++++ Source records ++++
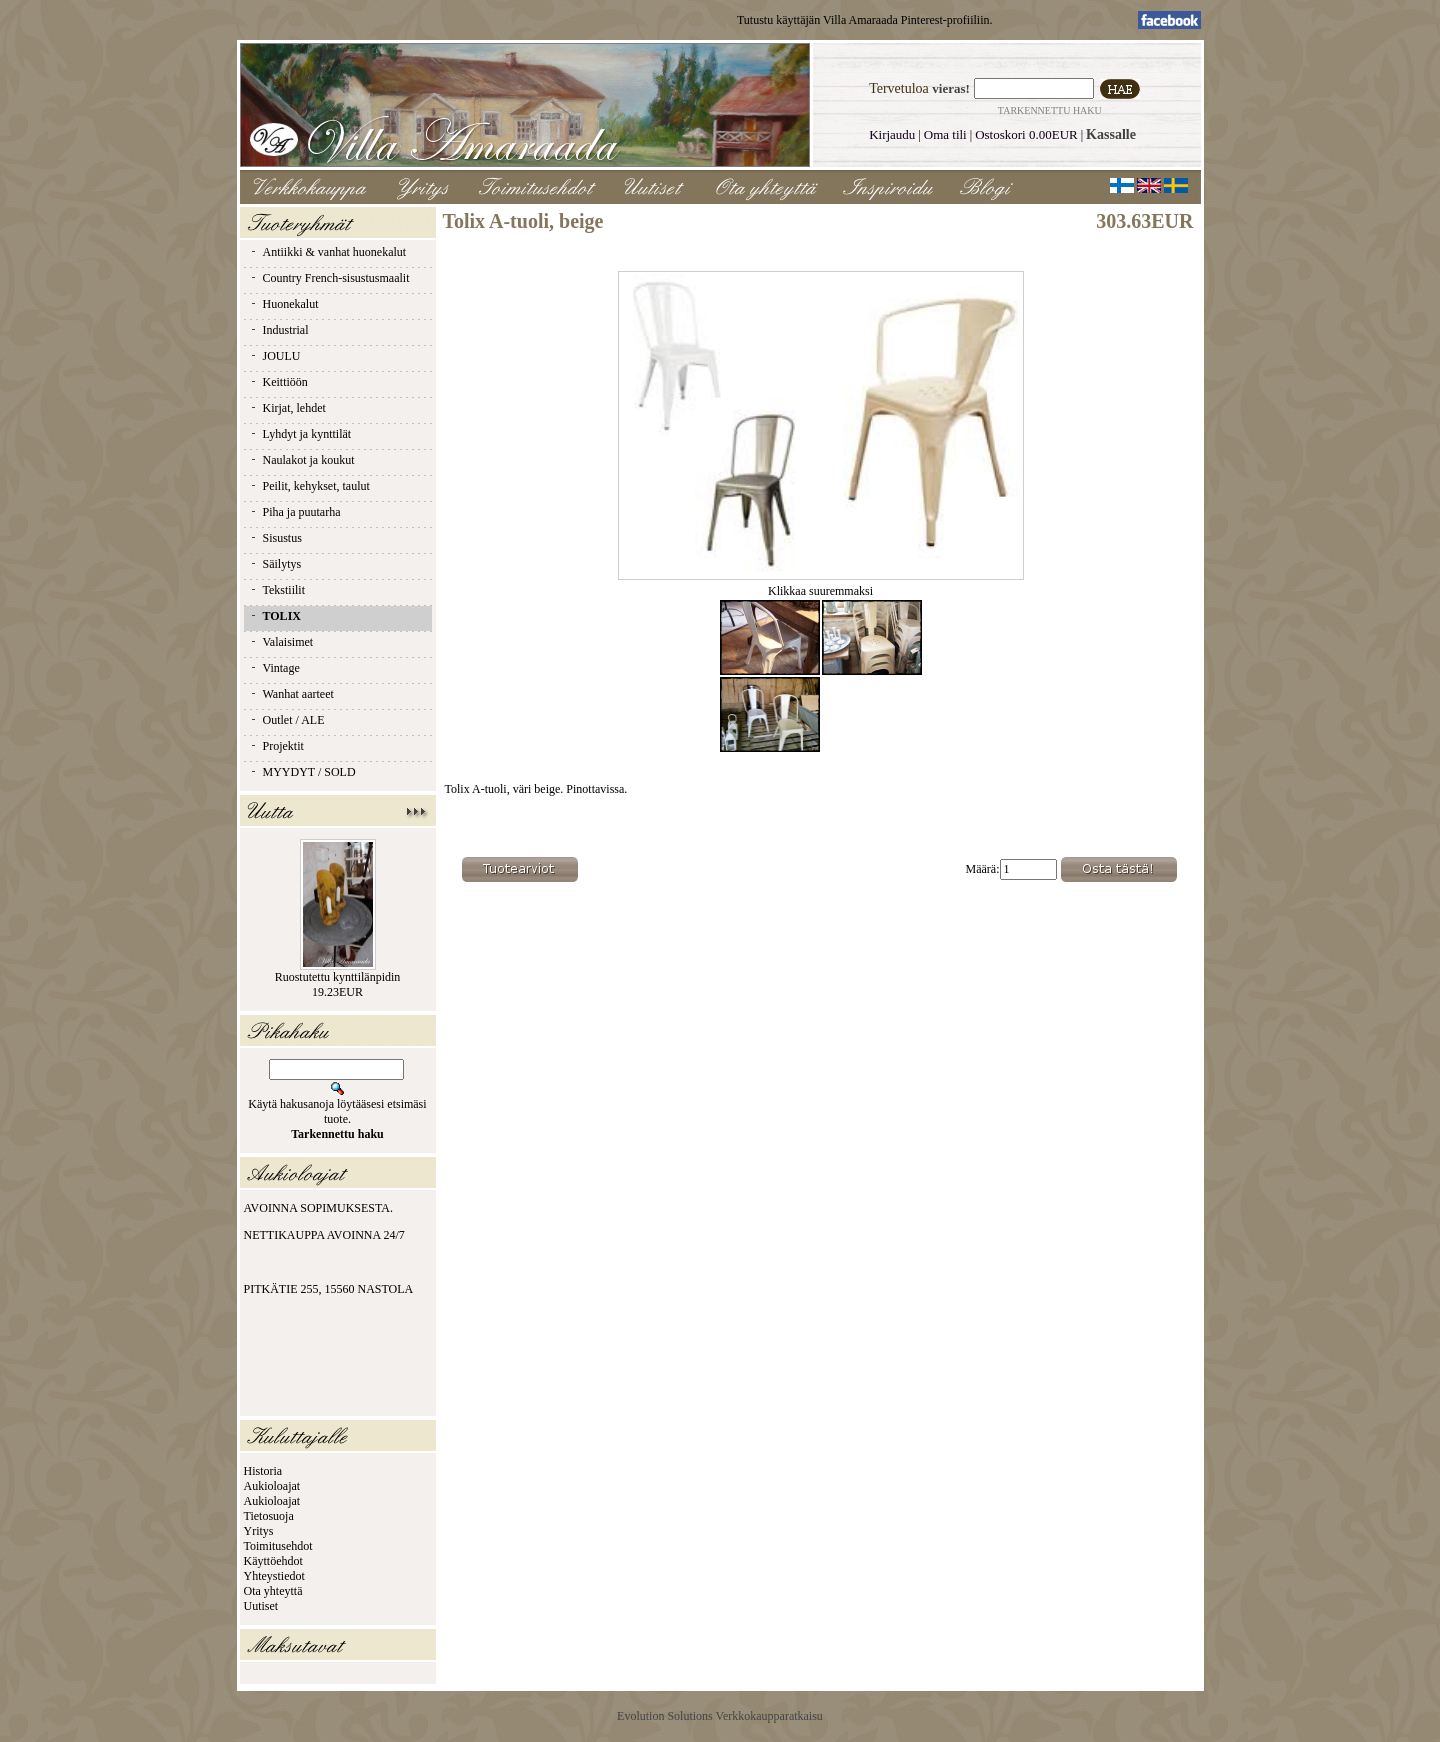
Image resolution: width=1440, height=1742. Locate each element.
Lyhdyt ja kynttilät (300, 434)
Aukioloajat (272, 1486)
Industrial (279, 330)
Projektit (276, 746)
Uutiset (261, 1606)
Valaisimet (281, 642)
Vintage (274, 668)
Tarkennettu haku (1050, 110)
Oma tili (945, 134)
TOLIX (275, 616)
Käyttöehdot (273, 1561)
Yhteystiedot (274, 1576)
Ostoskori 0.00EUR (1026, 134)
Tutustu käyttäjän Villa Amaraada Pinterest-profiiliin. (865, 20)
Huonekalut (284, 304)
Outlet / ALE (287, 720)
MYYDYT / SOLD (302, 772)
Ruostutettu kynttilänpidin (338, 977)
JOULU (275, 356)
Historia (263, 1471)
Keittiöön (278, 382)
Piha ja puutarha (295, 512)
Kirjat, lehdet (287, 408)
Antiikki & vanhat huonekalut (328, 252)
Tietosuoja (269, 1516)
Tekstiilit (277, 590)
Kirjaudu (892, 134)
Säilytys (275, 564)
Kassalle (1111, 134)
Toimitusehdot (278, 1546)
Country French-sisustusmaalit (329, 278)
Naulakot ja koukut (302, 460)
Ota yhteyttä (273, 1591)
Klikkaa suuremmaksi (821, 585)
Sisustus (275, 538)
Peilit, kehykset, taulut (309, 486)
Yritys (259, 1531)
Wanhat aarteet (291, 694)
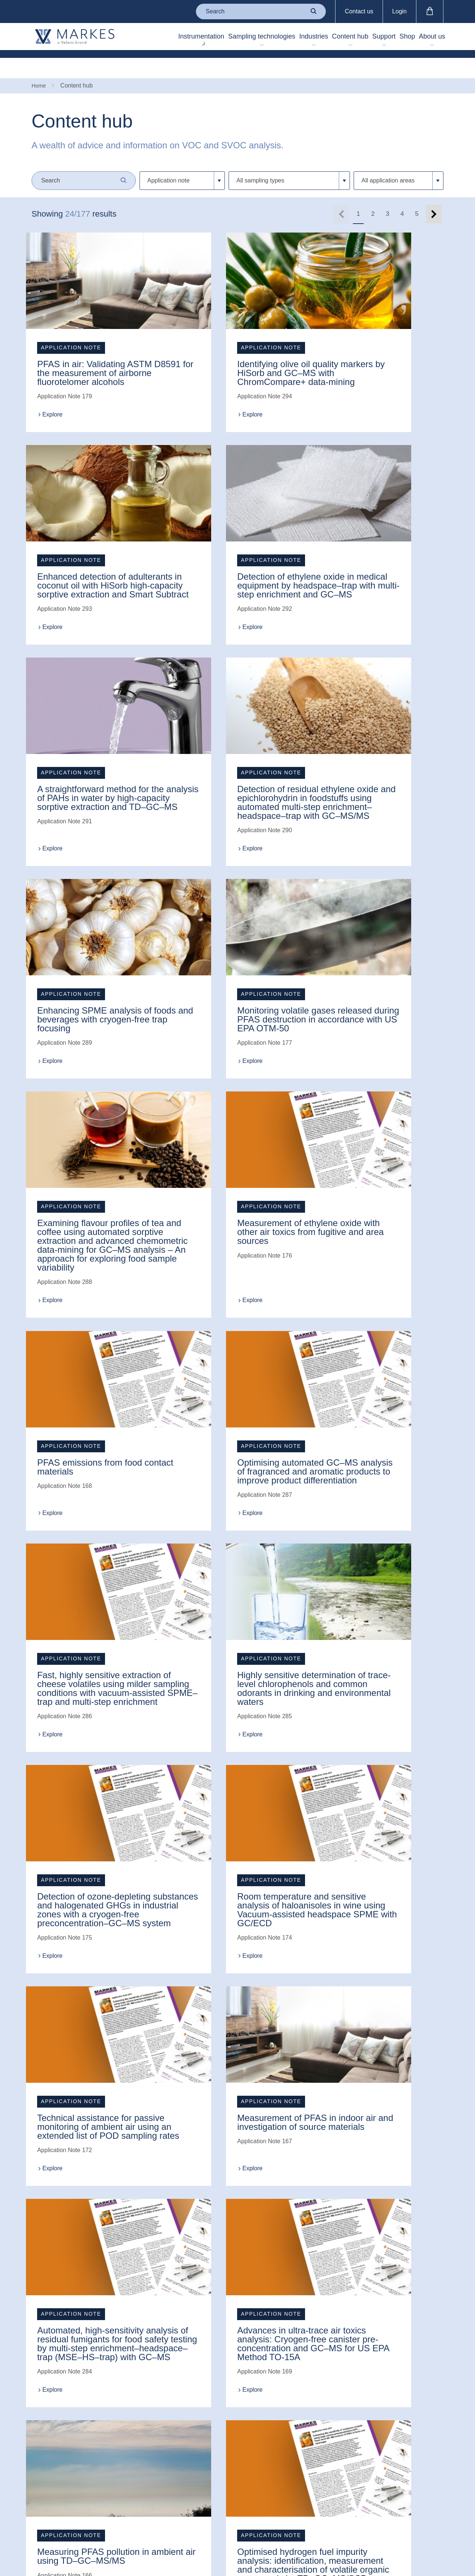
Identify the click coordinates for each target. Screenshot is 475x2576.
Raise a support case (119, 2389)
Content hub (311, 40)
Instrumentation (142, 40)
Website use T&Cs (181, 2405)
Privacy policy (183, 2435)
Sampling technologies (198, 40)
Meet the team (50, 2404)
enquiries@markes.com (293, 2385)
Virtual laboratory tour (120, 2411)
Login (399, 11)
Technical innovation (45, 2459)
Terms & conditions (178, 2383)
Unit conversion (118, 2453)
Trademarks (181, 2422)
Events (41, 2430)
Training (108, 2441)
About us (425, 40)
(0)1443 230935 (312, 2359)
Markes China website (50, 2502)
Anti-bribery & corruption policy (187, 2473)
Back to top (291, 2460)
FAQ (104, 2428)
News (39, 2417)
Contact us (359, 11)
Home (40, 66)
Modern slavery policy (185, 2452)
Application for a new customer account (119, 2487)
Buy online (112, 2466)
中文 (272, 2430)
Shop (394, 40)
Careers (42, 2442)
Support (359, 40)
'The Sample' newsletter (49, 2480)
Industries (270, 40)
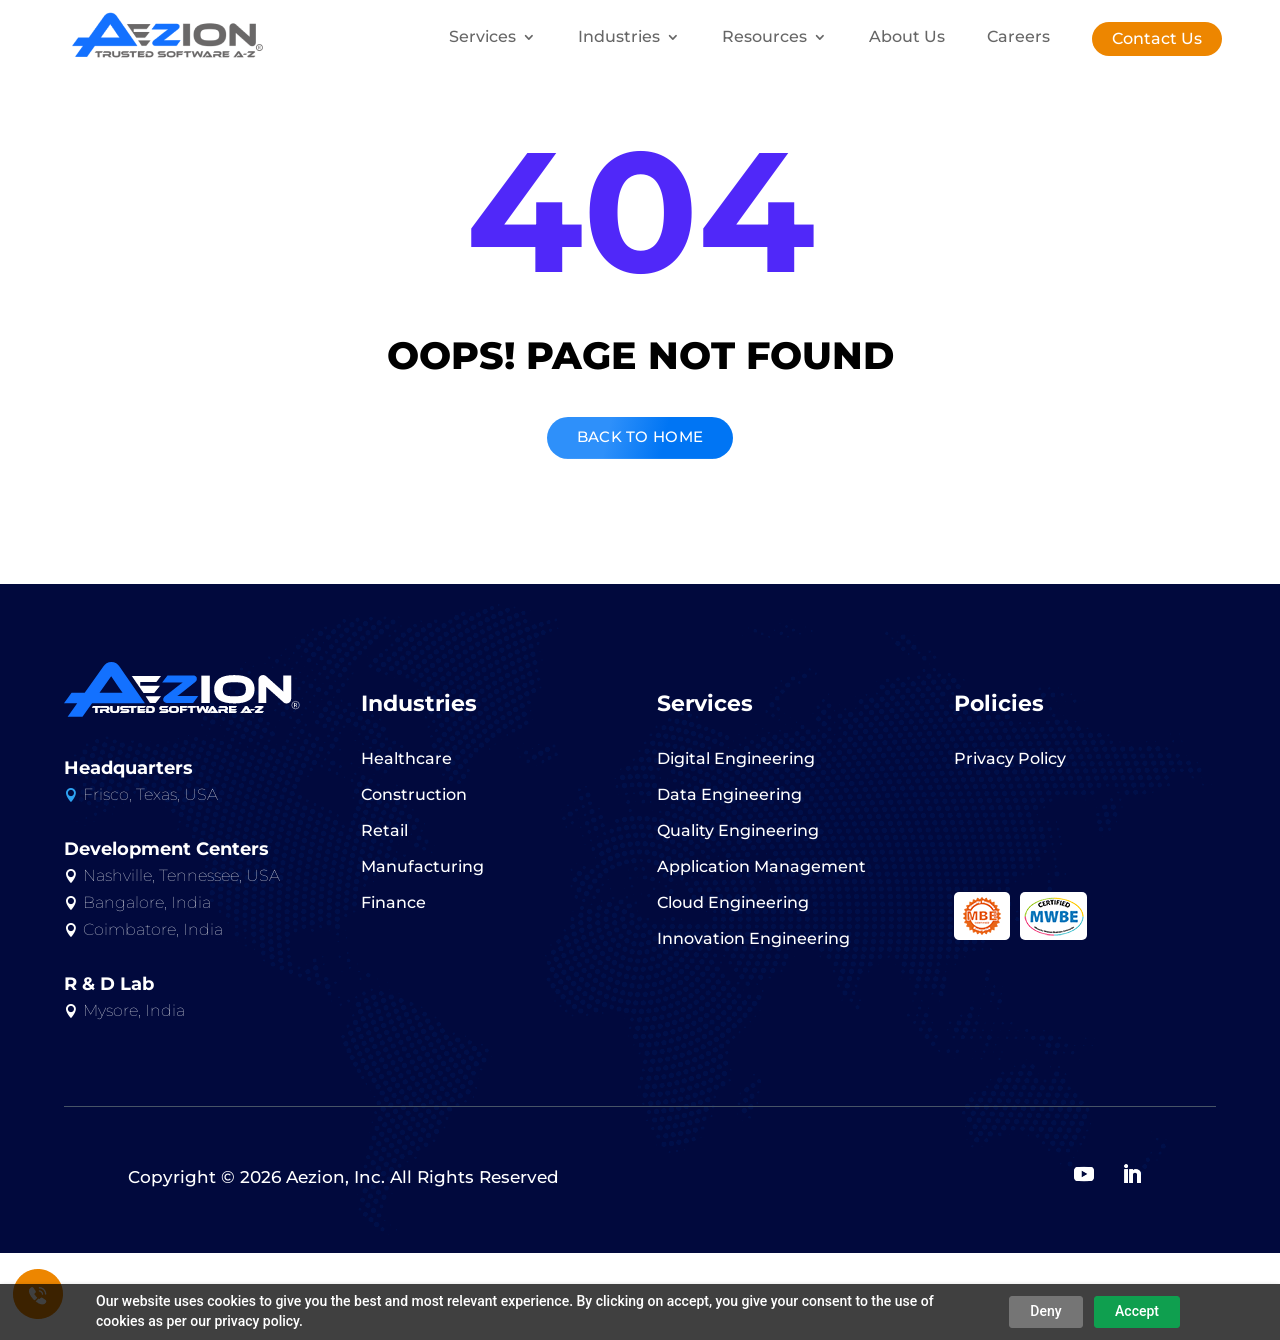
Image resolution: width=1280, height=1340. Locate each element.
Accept (1137, 1311)
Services (482, 38)
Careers (1018, 38)
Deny (1045, 1311)
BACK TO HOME (640, 520)
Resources (764, 38)
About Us (907, 38)
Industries (619, 38)
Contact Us (1157, 38)
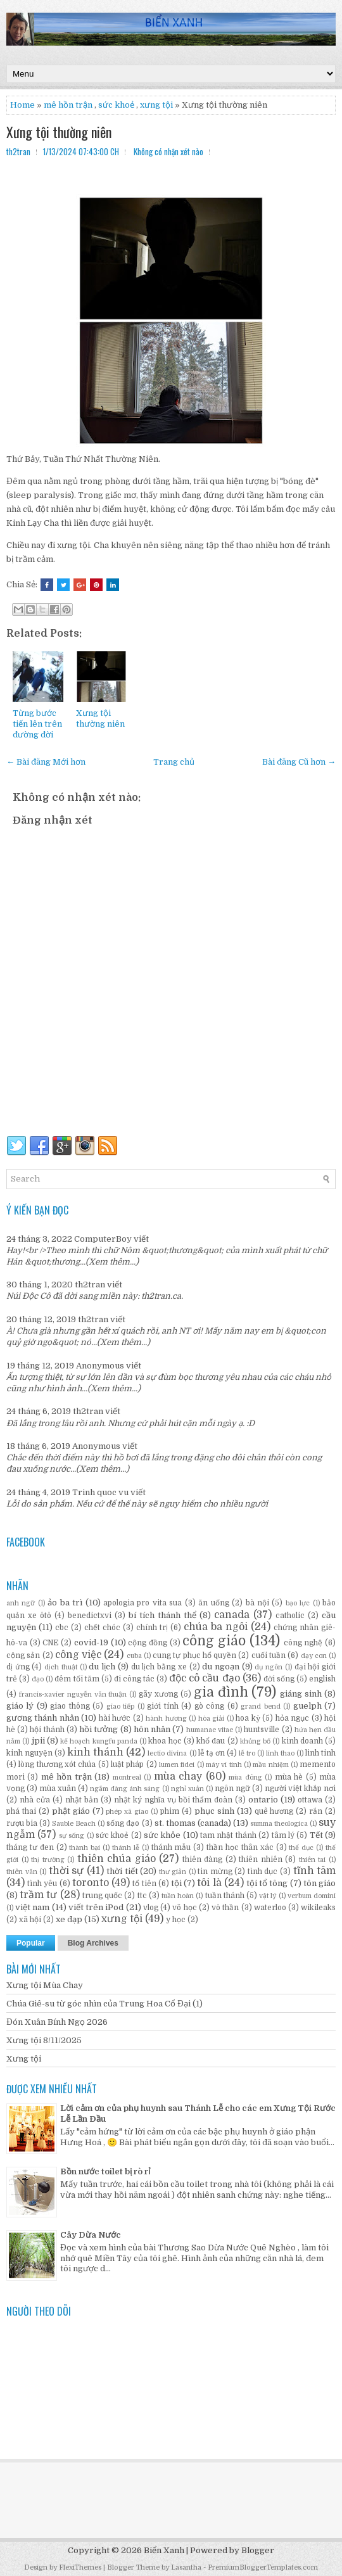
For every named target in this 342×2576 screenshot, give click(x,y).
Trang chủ (173, 762)
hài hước (114, 1718)
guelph (307, 1706)
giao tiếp (120, 1706)
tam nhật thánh (228, 1835)
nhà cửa (35, 1799)
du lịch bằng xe (159, 1666)
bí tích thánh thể (162, 1615)
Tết (316, 1835)
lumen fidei (176, 1764)
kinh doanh (302, 1741)
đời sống (278, 1678)
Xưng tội (23, 2058)
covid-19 (91, 1642)
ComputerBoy (103, 1239)
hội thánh (47, 1729)
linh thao (280, 1753)
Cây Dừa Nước (90, 2235)
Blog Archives (93, 1943)
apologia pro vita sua (142, 1602)
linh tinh (320, 1753)
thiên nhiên (260, 1859)
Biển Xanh (164, 2550)
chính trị (152, 1627)
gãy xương (158, 1694)
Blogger (257, 2550)
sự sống (71, 1835)
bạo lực (298, 1603)
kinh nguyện (29, 1753)
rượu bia (21, 1823)
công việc (78, 1655)
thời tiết (122, 1871)
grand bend (260, 1706)
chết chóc (102, 1627)
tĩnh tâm (314, 1871)
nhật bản (81, 1799)
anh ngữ (20, 1603)
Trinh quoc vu (100, 1492)
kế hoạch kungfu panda (98, 1741)
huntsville (261, 1729)
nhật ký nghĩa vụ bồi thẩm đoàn (173, 1799)
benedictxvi (89, 1615)
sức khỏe (162, 1835)
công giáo (214, 1640)
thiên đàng (202, 1859)
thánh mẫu (171, 1847)
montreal (127, 1777)
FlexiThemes (80, 2567)
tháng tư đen (30, 1847)
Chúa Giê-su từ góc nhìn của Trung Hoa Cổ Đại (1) (104, 2003)
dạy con (314, 1655)
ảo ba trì (65, 1602)
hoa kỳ (248, 1718)
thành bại (84, 1847)
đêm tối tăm (76, 1678)
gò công (209, 1706)
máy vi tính (224, 1764)
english (322, 1678)
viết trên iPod (96, 1907)
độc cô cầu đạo (204, 1678)
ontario (263, 1799)
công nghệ (303, 1642)
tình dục (263, 1871)
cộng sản (23, 1655)
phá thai (21, 1811)
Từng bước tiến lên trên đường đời (37, 723)
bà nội (257, 1602)
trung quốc (102, 1895)
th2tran (90, 1284)
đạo (38, 1679)
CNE (50, 1642)
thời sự (66, 1871)
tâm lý (283, 1835)
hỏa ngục (292, 1718)
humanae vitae (209, 1729)
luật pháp (127, 1764)
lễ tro (247, 1753)
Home (22, 105)
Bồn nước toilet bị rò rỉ (105, 2171)
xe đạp (69, 1919)
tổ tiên (144, 1883)
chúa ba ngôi (216, 1627)
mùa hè (289, 1777)
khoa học (164, 1741)
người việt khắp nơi (300, 1788)
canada (232, 1615)
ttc (142, 1895)
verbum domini (312, 1895)
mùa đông (245, 1777)
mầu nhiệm (270, 1764)
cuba (134, 1655)
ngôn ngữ (232, 1788)
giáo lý (20, 1706)
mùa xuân (57, 1788)
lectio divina (167, 1753)
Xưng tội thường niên (58, 131)
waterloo (270, 1907)
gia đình (221, 1692)
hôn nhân (152, 1729)
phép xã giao (127, 1811)
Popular (30, 1943)
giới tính (162, 1706)
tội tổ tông (267, 1883)
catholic (290, 1615)
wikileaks (318, 1907)
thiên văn (21, 1871)
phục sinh (214, 1811)
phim (169, 1811)
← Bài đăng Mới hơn (46, 762)
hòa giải (211, 1718)
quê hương (274, 1811)
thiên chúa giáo (116, 1859)
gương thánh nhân (42, 1718)
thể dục (301, 1847)
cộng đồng (147, 1642)
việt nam (32, 1907)
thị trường (48, 1859)
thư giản (173, 1871)
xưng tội (156, 105)
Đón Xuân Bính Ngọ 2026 (57, 2022)
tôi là (209, 1883)
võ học (184, 1907)
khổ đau (210, 1741)
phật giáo (71, 1811)
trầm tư (38, 1895)
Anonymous (100, 1365)
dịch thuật (60, 1667)
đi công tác (134, 1678)
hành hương (166, 1718)
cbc (61, 1627)
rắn (315, 1811)
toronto (90, 1883)
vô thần (225, 1907)
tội (176, 1883)
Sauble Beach (74, 1823)
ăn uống (213, 1602)
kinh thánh (95, 1752)
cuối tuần (268, 1655)
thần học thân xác (240, 1847)
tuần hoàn (178, 1895)
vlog (150, 1907)
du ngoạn (220, 1666)
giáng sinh (301, 1694)
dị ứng (18, 1666)
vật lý (267, 1895)
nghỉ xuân (187, 1788)
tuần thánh (224, 1895)
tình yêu (42, 1883)
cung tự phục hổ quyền (194, 1655)
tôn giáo (319, 1883)
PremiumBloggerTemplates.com (263, 2567)
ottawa (310, 1799)
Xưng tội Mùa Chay (44, 1985)
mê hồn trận (68, 105)
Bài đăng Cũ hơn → (299, 762)
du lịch (102, 1666)
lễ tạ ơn (211, 1753)
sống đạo (122, 1823)
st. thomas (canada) (193, 1823)
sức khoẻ (116, 105)
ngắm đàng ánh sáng (125, 1788)
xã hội (30, 1919)
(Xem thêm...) (112, 1261)
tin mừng (215, 1871)
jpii (38, 1740)
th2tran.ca (161, 1296)
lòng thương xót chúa (57, 1764)
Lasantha (186, 2567)
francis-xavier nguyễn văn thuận (73, 1694)
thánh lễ (125, 1847)
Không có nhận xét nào (168, 151)
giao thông (69, 1706)
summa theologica (279, 1823)
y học (176, 1919)
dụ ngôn (268, 1667)
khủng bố (255, 1741)
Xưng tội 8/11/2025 (44, 2040)
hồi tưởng (98, 1729)
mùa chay (178, 1776)
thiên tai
++++
Your answer must be the exact lines of the records from the first one through the line containing "Ostoskori 0.00EUR (1026, 134)", with no pictures in it.

Image resolution: width=1440, height=1742. Locate each element.
Lyhdyt ja kynttilät (300, 434)
Aukioloajat (272, 1486)
Industrial (279, 330)
Projektit (276, 746)
Uutiset (261, 1606)
Valaisimet (281, 642)
Vintage (274, 668)
Tarkennettu haku (1050, 110)
Oma tili (945, 134)
TOLIX (275, 616)
Käyttöehdot (273, 1561)
Yhteystiedot (274, 1576)
Ostoskori 0.00EUR (1026, 134)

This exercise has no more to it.